> [About this exercise]: Copy the data that follows exactly. Include no pictures.

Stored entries
——

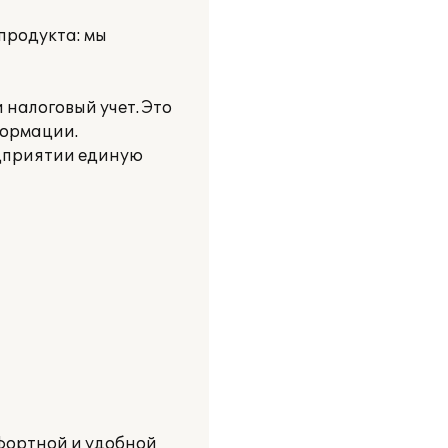
продукта: мы
налоговый учет. Это
формации.
едприятии единую
фортной и удобной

——

> [Answer to this task]:
продукта: мы
налоговый учет. Это
формации.
едприятии единую
фортной и удобной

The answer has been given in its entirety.